Problem statement: Return all lines of the records that contain the word "entreprise".

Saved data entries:
::::::::::

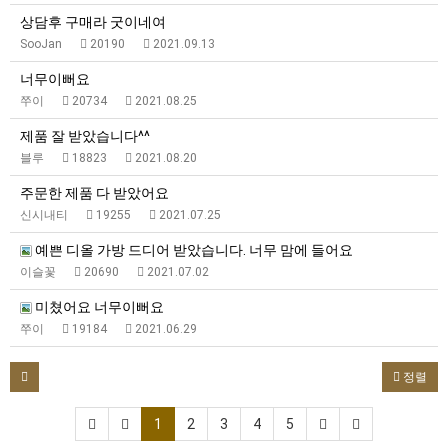
상담후 구매라 굿이네여
SooJan
20190
2021.09.13
너무이뻐요
쭈이
20734
2021.08.25
제품 잘 받았습니다^^
블루
18823
2021.08.20
주문한 제품 다 받았어요
신시내티
19255
2021.07.25
예쁜 디올 가방 드디어 받았습니다. 너무 맘에 들어요
이슬꽃
20690
2021.07.02
미쳤어요 너무이뻐요
쭈이
19184
2021.06.29
정렬
1
2
3
4
5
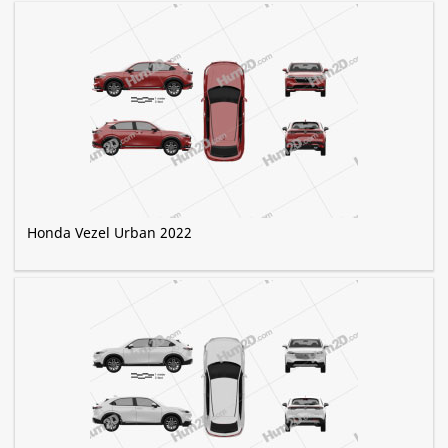
Honda Vezel Urban 2022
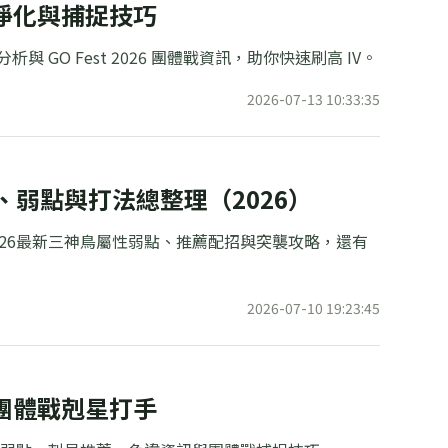
、淨化與捕捉技巧
 GO Fest 2026 團體戰資訊，助你快速刷高 IV。
2026-07-13 10:33:35
弱點與打法總整理（2026）
26最新三神鳥屬性弱點、推薦配招與突襲攻略，還有
2026-07-10 19:23:45
與團體戰剋星打手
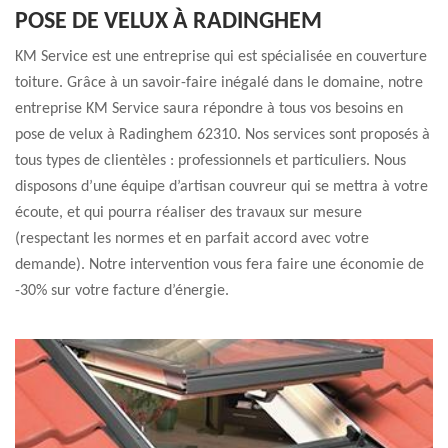
POSE DE VELUX À RADINGHEM
KM Service est une entreprise qui est spécialisée en couverture
toiture. Grâce à un savoir-faire inégalé dans le domaine, notre
entreprise KM Service saura répondre à tous vos besoins en
pose de velux à Radinghem 62310. Nos services sont proposés à
tous types de clientèles : professionnels et particuliers. Nous
disposons d’une équipe d’artisan couvreur qui se mettra à votre
écoute, et qui pourra réaliser des travaux sur mesure
(respectant les normes et en parfait accord avec votre
demande). Notre intervention vous fera faire une économie de
-30% sur votre facture d’énergie.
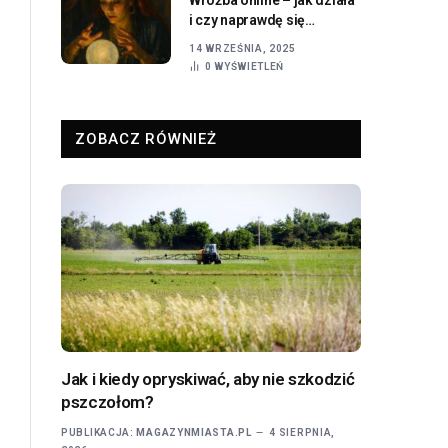
i czy naprawdę się
sprawdza?
14 WRZEŚNIA, 2025
0
WYŚWIETLEŃ
ZOBACZ RÓWNIEŻ
Jak i kiedy opryskiwać, aby nie szkodzić
pszczołom?
PUBLIKACJA:
MAGAZYNMIASTA.PL
4 SIERPNIA,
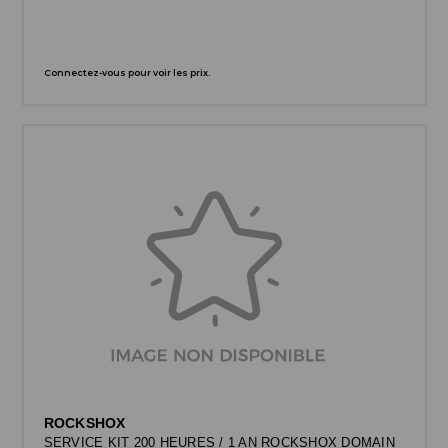
Connectez-vous pour voir les prix.
ROCKSHOX
SERVICE KIT 200 HEURES / 1 AN ROCKSHOX DOMAIN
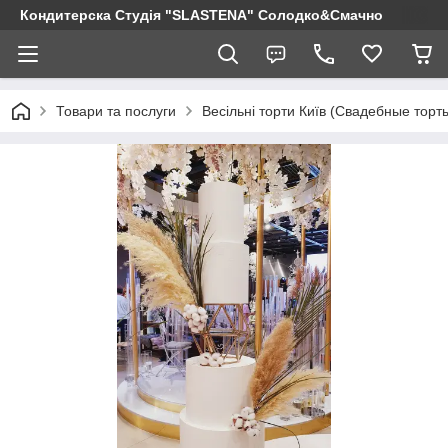
Кондитерска Студія "SLASTENA" Солодко&Смачно
Товари та послуги
Весільні торти Київ (Свадебные торт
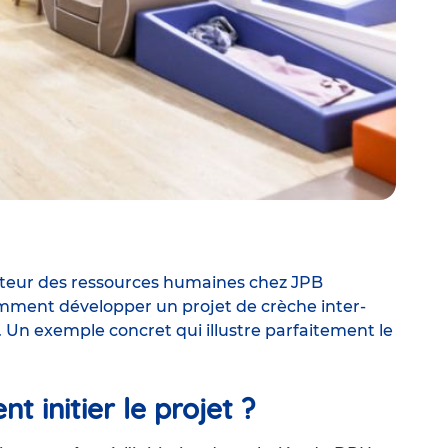
cteur des ressources humaines chez JPB
mment développer un projet de crèche inter-
s. Un exemple concret qui illustre parfaitement le
 initier le projet ?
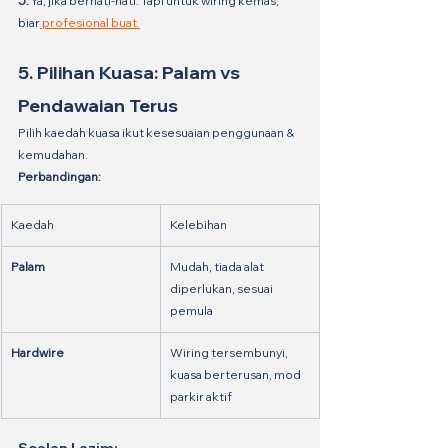
J:
 Ya, jika berhati-hati. Tapi untuk wiring kemas, 
biar
 profesional buat.
5. Pilihan Kuasa: Palam vs 
Pendawaian Terus
Pilih kaedah kuasa ikut kesesuaian penggunaan & 
kemudahan.
Perbandingan:
Kaedah
Kelebihan
Palam
Mudah, tiada alat 
diperlukan, sesuai 
pemula
Hardwire
Wiring tersembunyi, 
kuasa berterusan, mod 
parkir aktif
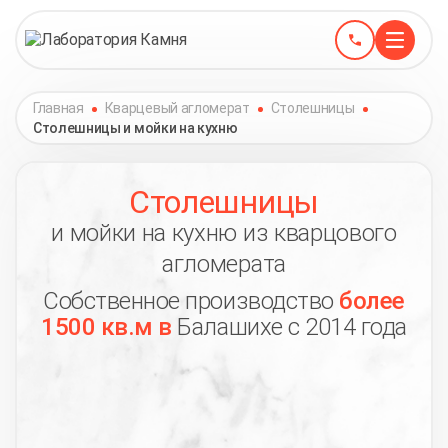
Главная
Кварцевый агломерат
Столешницы
Столешницы и мойки на кухню
Столешницы
и мойки на кухню из кварцового
агломерата
Собственное производство
более
1500 кв.м в
Балашихе с 2014 года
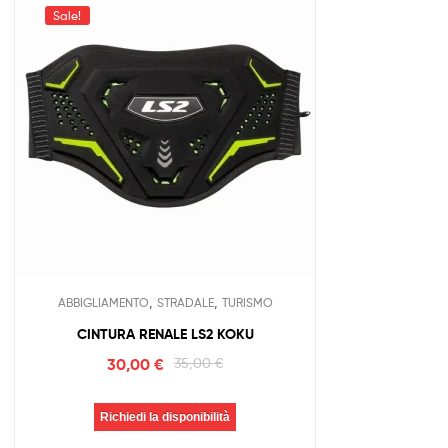
Sale!
,
,
ABBIGLIAMENTO
STRADALE
TURISMO
CINTURA RENALE LS2 KOKU
30,00
€
35,00
€
Richiedi la disponibilità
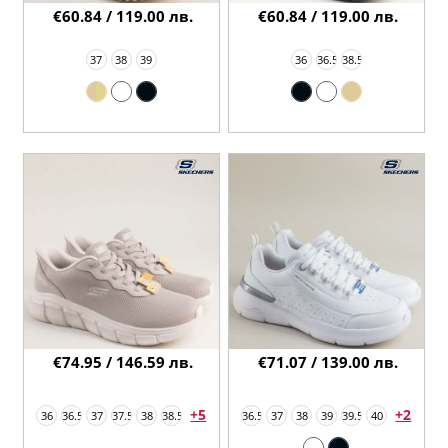
€60.84 / 119.00 лв.
€60.84 / 119.00 лв.
37
38
39
36
36.5
38.5
€74.95 / 146.59 лв.
€71.07 / 139.00 лв.
+5
+2
36
36.5
37
37.5
38
38.5
36.5
37
38
39
39.5
40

::::::::::

Solution to this problem:
KM Service est une entreprise qui est spécialisée en couverture
entreprise KM Service saura répondre à tous vos besoins en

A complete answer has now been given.